Can you answer that question? If someone were to look you dead in the eyes and ask “why are you going to the gym today, what are your goals?” would you be able to answer them with a definitive answer?
Exacerbating the issue – almost infinitely so – is the fact that people just kinda show up and go through the motions. Quite literally, there’s no sense of purpose in their training – no gusto or razzle dazzle, if you will. I’m not saying this is the case with my client, but for many, going to the gym is more of a chore (or nuisance) than anything else, and they just walk around like a chicken with their head cut off – walking from machine to machine with no game plan. In short, they’re just there.

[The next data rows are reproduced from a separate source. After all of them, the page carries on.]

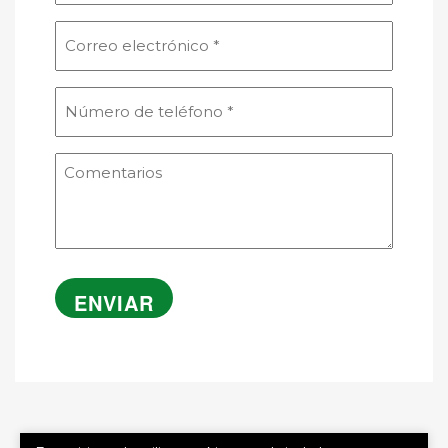
Correo
electrónico
(Obligatorio)
Número
de
teléfono
Comentarios
(Obligatorio)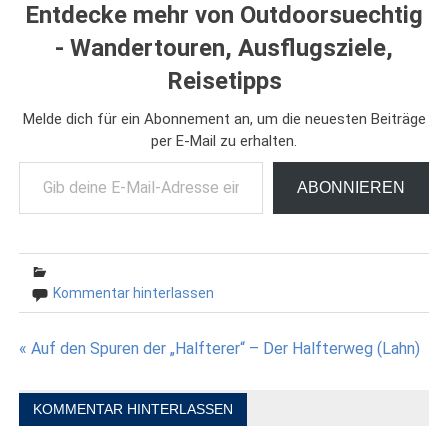
Entdecke mehr von Outdoorsuechtig
- Wandertouren, Ausflugsziele,
Reisetipps
Melde dich für ein Abonnement an, um die neuesten Beiträge
per E-Mail zu erhalten.
Gib deine E-Mail-Adresse ein ...
ABONNIEREN
Kommentar hinterlassen
Beitragsnavigation
« Auf den Spuren der „Halfterer“ – Der Halfterweg (Lahn)
KOMMENTAR HINTERLASSEN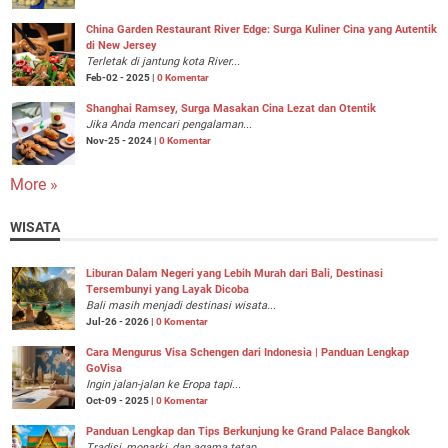
China Garden Restaurant River Edge: Surga Kuliner Cina yang Autentik
di New Jersey
Terletak di jantung kota River...
Feb-02 - 2025 |
0 Komentar
Shanghai Ramsey, Surga Masakan Cina Lezat dan Otentik
Jika Anda mencari pengalaman...
Nov-25 - 2024 |
0 Komentar
More »
WISATA
Liburan Dalam Negeri yang Lebih Murah dari Bali, Destinasi
Tersembunyi yang Layak Dicoba
Bali masih menjadi destinasi wisata...
Jul-26 - 2026 |
0 Komentar
Cara Mengurus Visa Schengen dari Indonesia | Panduan Lengkap
GoVisa
Ingin jalan-jalan ke Eropa tapi...
Oct-09 - 2025 |
0 Komentar
Panduan Lengkap dan Tips Berkunjung ke Grand Palace Bangkok
Tradisi, monarki, dan agama tetap...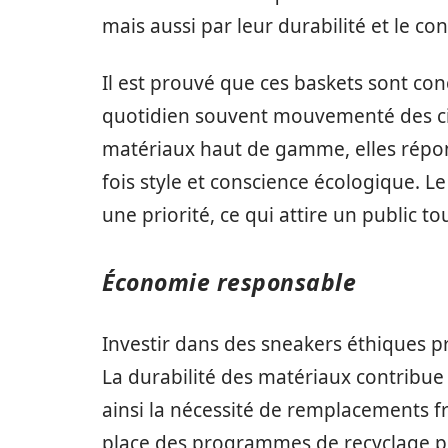
mais aussi par leur durabilité et le conf
Il est prouvé que ces baskets sont co
quotidien souvent mouvementé des cit
matériaux haut de gamme, elles répon
fois style et conscience écologique. 
une priorité, ce qui attire un public to
Économie responsable
Investir dans des sneakers éthiques p
La durabilité des matériaux contribue
ainsi la nécessité de remplacements f
place des programmes de recyclage pou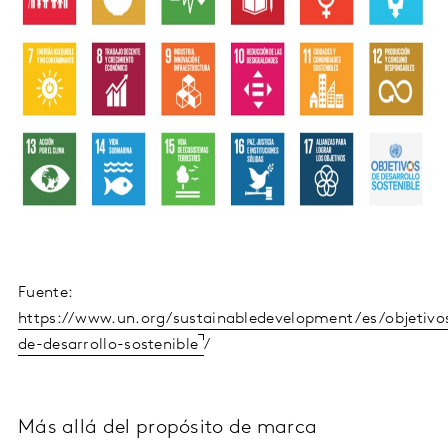
Fuente:
https://www.un.org/sustainabledevelopment/es/objetivo
de-desarrollo-sostenible
/
Más allá del propósito de marca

We’ve all seen it: The guy reading his newspaper while in the leg press; or the two women laughing hysterically as they curl their pink dumbbells ad nauseum. Is it any wonder that these are the same people who will complain that despite paying their gym membership on a monthly basis, NEVER look different?

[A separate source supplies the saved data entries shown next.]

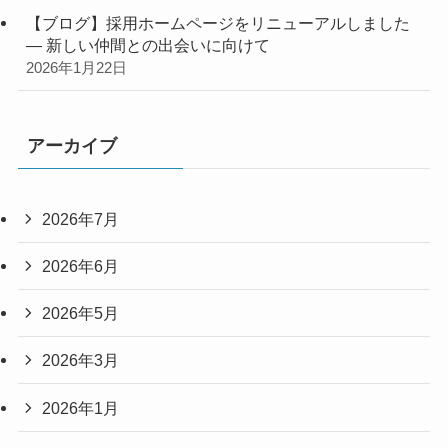
【ブログ】採用ホームページをリニューアルしました
― 新しい仲間との出会いに向けて
2026年1月22日
アーカイブ
2026年7月
2026年6月
2026年5月
2026年3月
2026年1月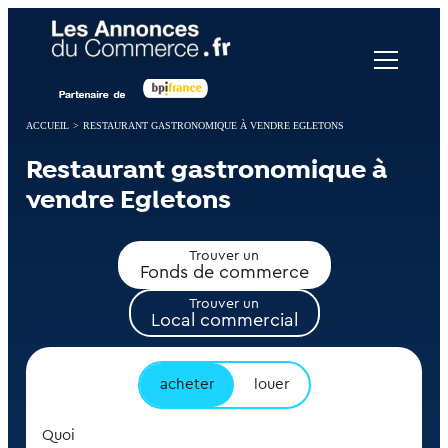
Panneau de gestion des cookies
ACCUEIL
>
RESTAURANT GASTRONOMIQUE À VENDRE EGLETONS
Restaurant gastronomique à
vendre Egletons
Trouver un
Fonds de commerce
Trouver un
Local commercial
acheter
louer
Quoi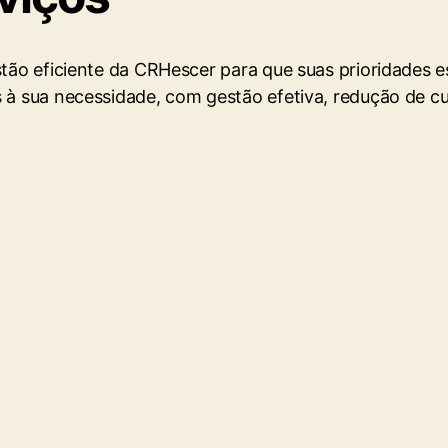
stão eficiente da CRHescer para que suas prioridades 
os à sua necessidade, com gestão efetiva, redução de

Just showing up ain’t gonna cut it – you NEED a goal.
Taking it a step further, you need a SPECIFIC goal.
Using myself as an example, it wasn’t long ago when I was just a skinny, cardio-obsessed, bicep curl junkie who, regardless of what I did, could never put on any weight. Or so it seemed.
Of course, if I could go back in time and drop kick myself in the face for thinking that running 15-20 miles per week and doing 500 crunches per day was the best road to Jackedville, I would do it. Hindsight is 20/20, right?

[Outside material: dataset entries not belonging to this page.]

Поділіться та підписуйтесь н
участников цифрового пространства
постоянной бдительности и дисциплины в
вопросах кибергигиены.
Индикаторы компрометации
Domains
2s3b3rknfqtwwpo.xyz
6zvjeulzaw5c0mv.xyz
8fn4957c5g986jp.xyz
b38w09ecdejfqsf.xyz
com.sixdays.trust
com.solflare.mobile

Anyways, it was 2003, and my girlfriend at the time just broke up with me. Balls. Adding insult to injury, she moved in with her “new” boyfriend, less than two miles from where I lived. Yeah, that sucked.
Needless to say, it wasn’t my finest hour, and somewhere between watching endless episodes of Queer Eye for the Straight Guy (hey, it was 2003 and those guys were everywhere. Don’t judge me!) and punching holes in the wall, I decided that it was high time that I make a concerted effort to put on some weight.
It was during that time that I first started reading t-nation.com and devouring anything and everything written by John Berardi. I ditched the body-part splits (no more calves and rear delt day), started being honest with myself and learned to squat to depth, implemented a “new to me” exercise called the deadlift, nixed the distance running and instead started doing more sprints at the local high school track, and most important of all, stopped eating like an anorexic hummingbird.
I had a goal: to get my swole on and there was nothing, NOTHING, that was going to stop me. Actually, to be more specific, it was to put on 25 lbs – but “gettin my swolification on” sounds cooler.
Fast forward ten months, I went from 180 lbs to 210 lbs, and looked like a new person. Now, I know people want photographic evidence, and while I’m normally pretty reluctant to post shirtless pictures of myself up on the internet, I think this discussion warrants a little visual perspective.
Here’s me back when all I did was run a lot, throw 82 MPH fastballs, and do bicep curls the day after a start. This picture was taken around 1998 during one of the many summers I lifeguarded while home during summer break (I’m on the left).
That’s pretty much what I looked like all through college leading up to about 2002 – and, if you can believe it, I was even skinnier and less likely to have girls want to hang out with me when I was in high school.
Conversely, here are a few pictures I found on my laptop from around 2003-2004, which coincide when I actually stopped training like a raging pussy.
Aside from the fact that I was as white as a Coldplay concert, I was easily 30-40 lbs heavier in these pictures as compared to the ones above. And, fast forward a decade later I’ve been able to keep the weight on and stay equally as lean year round. One of the benefits of working in a gym.
Now, I’m not showing these to brag or show-off (okay, maybe a little), but rather, to showcase that having a goal, a mission, a purpose, can make all the difference in the world. Looking back at my training career (which started when my parents got me my first weight set when I was 13), I can’t help but notice how much time and effort I wasted just going through the motions.
Bringing things around to you, I don’t care if your goal is to lose “x” number of pounds by the end of summer, lose the love handles, bench a certain amount of weight, or train for a show or meet – WRITE IT DOWN on a piece of paper, put it on a post-It note and plaster it on your fridge, I don’t care. Make it concrete. Make it real. I’m telling you right now, it will hold you more accountable and light a fire under your ass.
As Dan John would say, your goal is to keep the goal, the goal. If you don’t have a goal in the first place, however, what’s the point?
This is the exact same mentality that I’m using now in my efforts to deadlift 600 lbs. My training is centered around a purpose in the hopes that I’ll eventually attain it. If I didn’t have some sense of “why the hell am I doing this?”, I’d only be spinning my wheels – much like I did in the years described above.